Anatoly has been fuzzing with kBdysch harness and reported a hang in
one of the outcomes:

  0: (b7) r0 = 808464432
  1: (7f) r0 >>= r0
  2: (14) w0 -= 808464432
  3: (07) r0 += 808464432
  4: (b7) r1 = 808464432
  5: (de) if w1 s<= w0 goto pc+0
   R0_w=invP(id=0,umin_value=808464432,umax_value=5103431727,var_off=(0x30303020;0x10000001f)) R1_w=invP808464432 R10=fp0
  6: (07) r0 += -2144337872
  7: (14) w0 -= -1607454672
  8: (25) if r0 > 0x30303030 goto pc+0
   R0_w=invP(id=0,umin_value=271581184,umax_value=271581311,var_off=(0x10300000;0x7f)) R1_w=invP808464432 R10=fp0
  9: (76) if w0 s>= 0x303030 goto pc+2
  12: (95) exit

  from 8 to 9: safe

  from 5 to 6: R0_w=invP(id=0,umin_value=808464432,umax_value=5103431727,var_off=(0x30303020;0x10000001f)) R1_w=invP808464432 R10=fp0
  6: (07) r0 += -2144337872
  7: (14) w0 -= -1607454672
  8: (25) if r0 > 0x30303030 goto pc+0
   R0_w=invP(id=0,umin_value=271581184,umax_value=271581311,var_off=(0x10300000;0x7f)) R1_w=invP808464432 R10=fp0
  9: safe

  from 8 to 9: safe
  verification time 589 usec
  stack depth 0
  processed 17 insns (limit 1000000) [...]

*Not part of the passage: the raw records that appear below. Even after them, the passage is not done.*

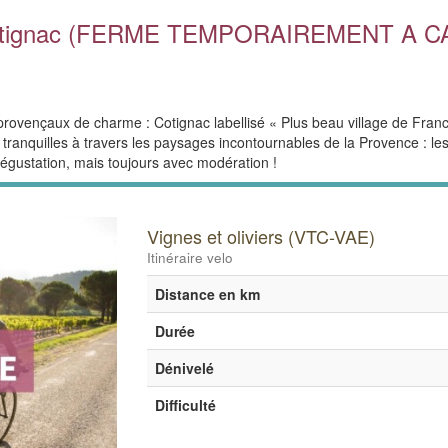
uis Cotignac (FERME TEMPORAIREMENT A
rovençaux de charme : Cotignac labellisé « Plus beau village de France
tranquilles à travers les paysages incontournables de la Provence : les
 dégustation, mais toujours avec modération !
Vignes et oliviers (VTC-VAE)
Itinéraire velo
Distance en km
Durée
Dénivelé
Difficulté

The underlying program was xlated as follows:

  # bpftool p d x i 9
   0: (b7) r0 = 808464432
   1: (7f) r0 >>= r0
   2: (14) w0 -= 808464432
   3: (07) r0 += 808464432
   4: (b7) r1 = 808464432
   5: (de) if w1 s<= w0 goto pc+0
   6: (07) r0 += -2144337872
   7: (14) w0 -= -1607454672
   8: (25) if r0 > 0x30303030 goto pc+0
   9: (76) if w0 s>= 0x303030 goto pc+2
  10: (05) goto pc-1
  11: (05) goto pc-1
  12: (95) exit

The verifier rewrote original instructions it recognized as dead code with
'goto pc-1', but reality differs from verifier simulation in that we're
actually able to trigger a hang due to hitting the 'goto pc-1' instructions.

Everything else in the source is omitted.